Autor: Fatma Ayca Gultekin, Ramazan Kozan
Rok vydání: 2018
Předmět:
Zdroj: Turkish Journal of Colorectal Disease, Vol 28, Iss 4, Pp 172-176 (2018)
ISSN: 2536-4901
2536-4898
DOI: 10.4274/tjcd.35492
Popis: Aim: Parastomal hernia is one of the most common ostomy-related late complications. Understanding the factors that play a role in development is very important in terms of preventing this complication. In this study, it was aimed to determine the factors that are effective in the development of parastomal hernia and to reveal the relationship between herniation and preoperative stoma site marking. Method: The data of 168 patients who underwent colostomy in our clinic were evaluated retrospectively. Demographic datas, body mass index (BMI), malignant or benign disease status, emergency or elective operation, colostomy type and preoperative stoma site markings were examined. Predictive factors in hernia development were determined by comparing the patients with and without parastomal hernia. Results: When the data of 168 patients were examined, the mean age was 59 ± 26.2 year, the female/male ratio was 81/87, and the BMI average was 29.8 ± 16.2 kg/m2. 118 (70.2%) patients had colostomy due to malignancy, and 50 (29.8%) patients had colostomy due to benign causes. 63 (37.5%) patients were operated under urgent conditions while 105 (62.5%) patients were operated under elective conditions. Loop colostomy was performed in 40 (23.8%) patients and end colostomy was performed in 128 (76.2%) patients. 106 (63.1%) patients had preoperative stoma site marking, but 62 (36.9%) patients were not marked.
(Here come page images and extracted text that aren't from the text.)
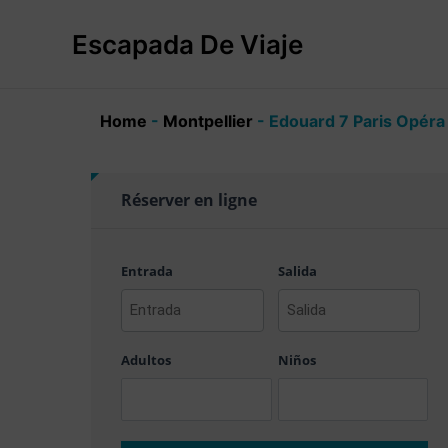
Ir
al
Escapada De Viaje
contenido
Home
-
Montpellier
-
Edouard 7 Paris Opéra
Réserver en ligne
Entrada
Salida
AAAA
AAAA
barra
barra
Adultos
Niños
MM
MM
barra
barra
DD
DD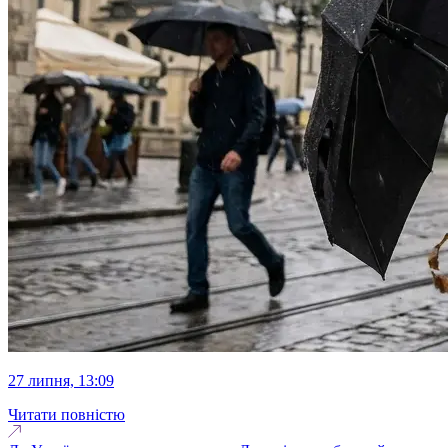
27 липня, 13:09
Читати повністю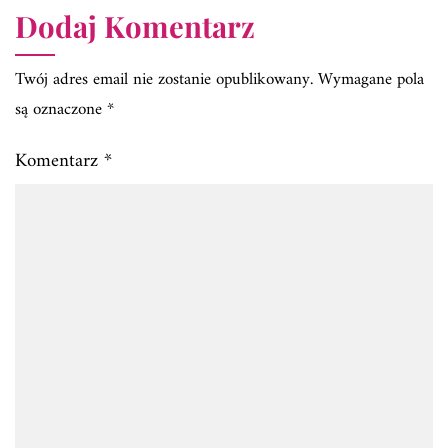
Dodaj Komentarz
Twój adres email nie zostanie opublikowany.
Wymagane pola
są oznaczone
*
Komentarz
*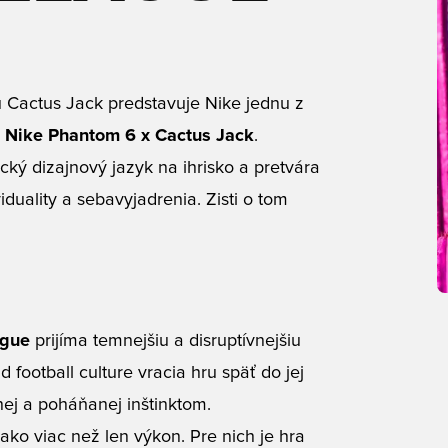
u Cactus Jack predstavuje Nike jednu z
—
Nike Phantom 6 x Cactus Jack
.
ický dizajnový jazyk na ihrisko a pretvára
iduality a sebavyjadrenia. Zisti o tom
ague
prijíma temnejšiu a disruptívnejšiu
football culture vracia hru späť do jej
nej a poháňanej inštinktom.
ako viac než len výkon. Pre nich je hra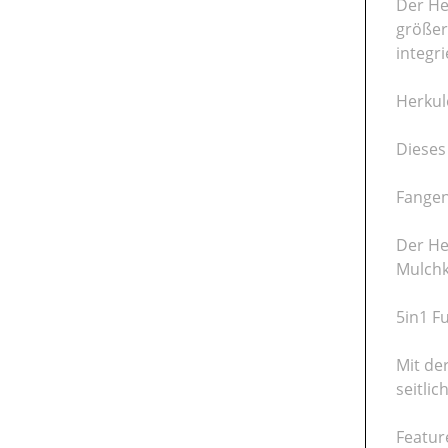
Der He
größer
integri
Herkul
Dieses
Fange
Der He
Mulchk
5in1 F
Mit de
seitli
Featur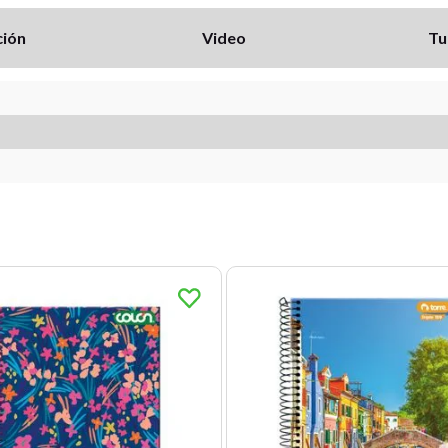
ción
Video
Tu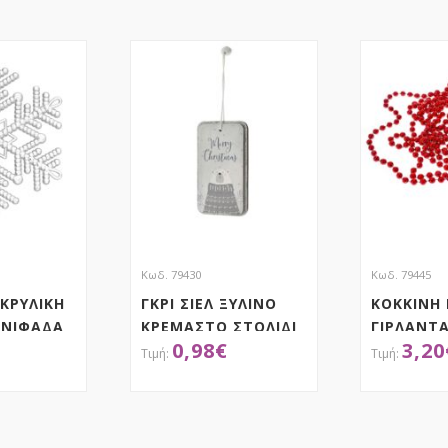
Κωδ. 79430
Κωδ. 79445
ΚΡΥΛΙΚΗ
ΓΚΡΙ ΣΙΕΛ ΞΥΛΙΝΟ
ΚΟΚΚΙΝΗ
 ΝΙΦΑΔΑ
ΚΡΕΜΑΣΤΟ ΣΤΟΛΙΔΙ
ΓΙΡΛΑΝΤΑ
0,98
€
3,20
6Χ11.5ΕΚ
ΜΕΤΡΑ
ΤΗΣΕ ΤΟ
ΑΠΟΚΤΗΣΕ ΤΟ
ΑΠ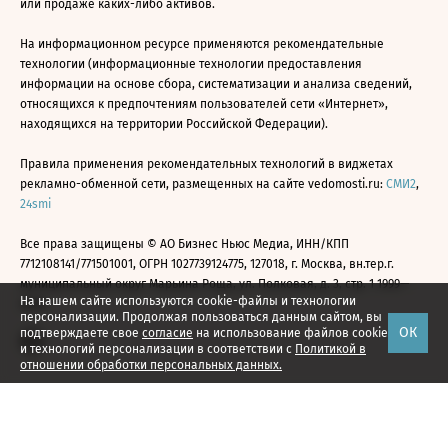
или продаже каких-либо активов.
На информационном ресурсе применяются рекомендательные
технологии (информационные технологии предоставления
информации на основе сбора, систематизации и анализа сведений,
относящихся к предпочтениям пользователей сети «Интернет»,
находящихся на территории Российской Федерации).
Правила применения рекомендательных технологий в виджетах
рекламно-обменной сети, размещенных на сайте vedomosti.ru:
СМИ2
,
24smi
Все права защищены © АО Бизнес Ньюс Медиа, ИНН/КПП
7712108141/771501001, ОГРН 1027739124775, 127018, г. Москва, вн.тер.г.
муниципальный округ Марьина Роща, ул. Полковая, д. 3, стр. 1 1999—
На нашем сайте используются cookie-файлы и технологии
2026
персонализации. Продолжая пользоваться данным сайтом, вы
ОК
подтверждаете свое
согласие
на использование файлов cookie
и технологий персонализации в соответствии с
Политикой в
отношении обработки персональных данных.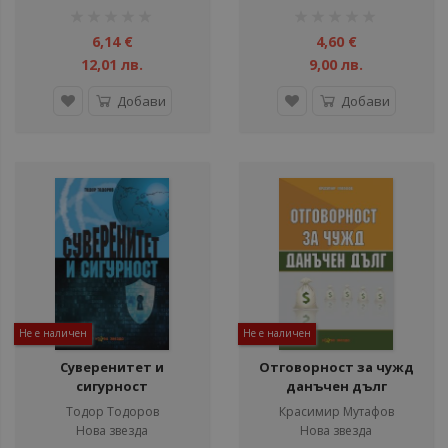
рейтинг:
рейтинг:
1%
1%
6,14 €
4,60 €
12,01 лв.
9,00 лв.
Добави
Добави
Не е наличен
Не е наличен
Суверенитет и
Отговорност за чужд
сигурност
данъчен дълг
Тодор Тодоров
Красимир Мутафов
Нова звезда
Нова звезда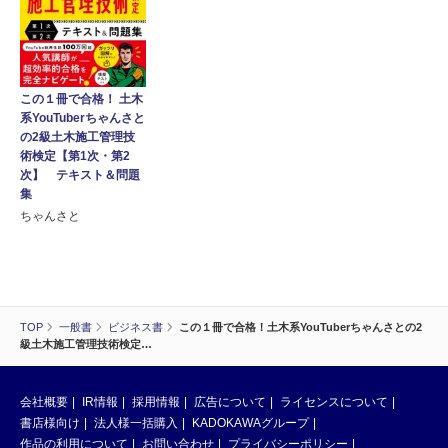
この１冊で合格！ 土木
系YouTuberちゃんさと
の2級土木施工管理技
術検定【第1次・第2
次】 テキスト＆問題
集
ちゃんさと
TOP
一般書
ビジネス書
この１冊で合格！土木系YouTuberちゃんさとの2
級土木施工管理技術検定…
会社概要
IR情報
採用情報
広告について
ライセンスについて
書店様向け
法人様一括購入
KADOKAWAグループ
作品の利用について
お問い合わせ
プライバシーポリシー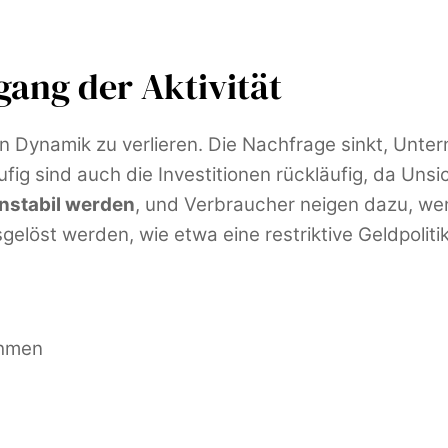
ang der Aktivität
n Dynamik zu verlieren. Die Nachfrage sinkt, Unte
ufig sind auch die Investitionen rückläufig, da Un
instabil werden
, und Verbraucher neigen dazu, w
elöst werden, wie etwa eine restriktive Geldpolitik
ehmen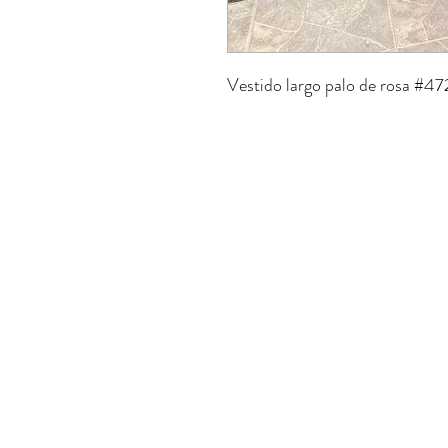
Vestido largo palo de rosa #4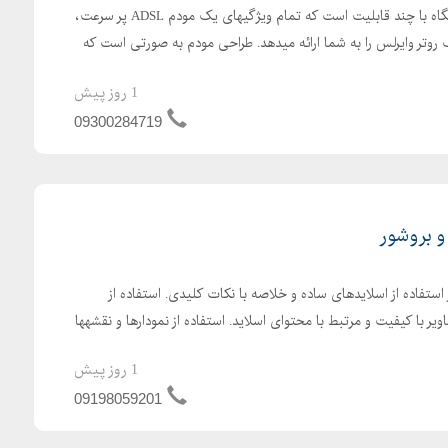
مودم روتر ND-4230N یک دستگاه با چند قابلیت است که تمام ویژگیهای یک مودم ADSL پر سرعت،
 4 پورت، و یک روتر وایرلس را به شما ارائه میدهد. طراحی مودم به صورتی است که
1 روز پیش
09300284719
و بروشور
استفاده از اسلایدهای ساده و خلاصه با نکات کلیدی. استفاده از
ویر با کیفیت و مرتبط با محتوای اسلاید. استفاده از نمودارها و نقشهها
1 روز پیش
09198059201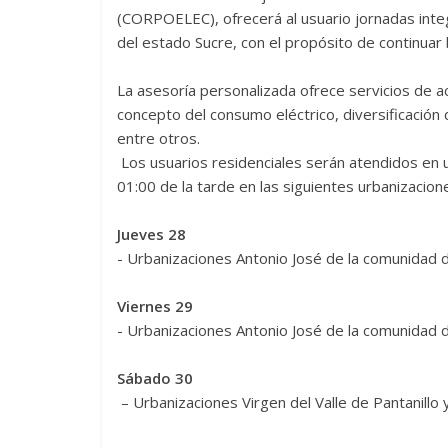
(CORPOELEC), ofrecerá al usuario jornadas integ
del estado Sucre, con el propósito de continuar b
‎La asesoría personalizada ofrece servicios de a
concepto del consumo eléctrico, diversificación
entre otros.
‎ Los usuarios residenciales serán atendidos en
01:00 de la tarde en las siguientes urbanizacion
Jueves 28
‎- Urbanizaciones Antonio José de la comunidad de
‎Viernes 29
‎- Urbanizaciones Antonio José de la comunidad de
‎Sábado 30
‎ – Urbanizaciones Virgen del Valle de Pantanillo y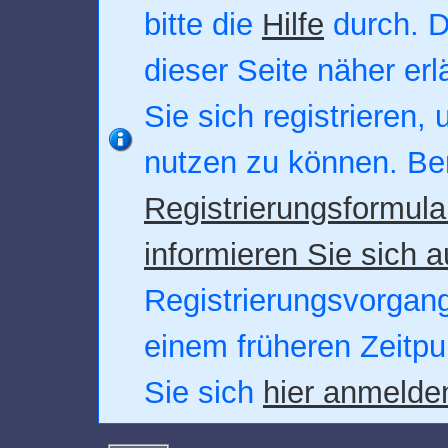
bitte die
Hilfe
durch. D
dieser Seite näher erl
Sie sich registrieren,
nutzen zu können. Be
Registrierungsformula
informieren Sie sich a
Registrierungsvorgang.
einem früheren Zeitpu
Sie sich
hier anmelde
The incidence of parastomal hernia in the study was 5.95%. Median follow-up was18 months (11-29 months). Conclusion: High BMI, emergency surgery, end colostomy, and not having preoperative stoma site marking were independent predictive risk factors for parastomal hernia development. Of these, the only controllable factor is preoperative marking. Performing preoperative stoma site marking in all possible cases will contribute to reducing the risk of parastomal hernia.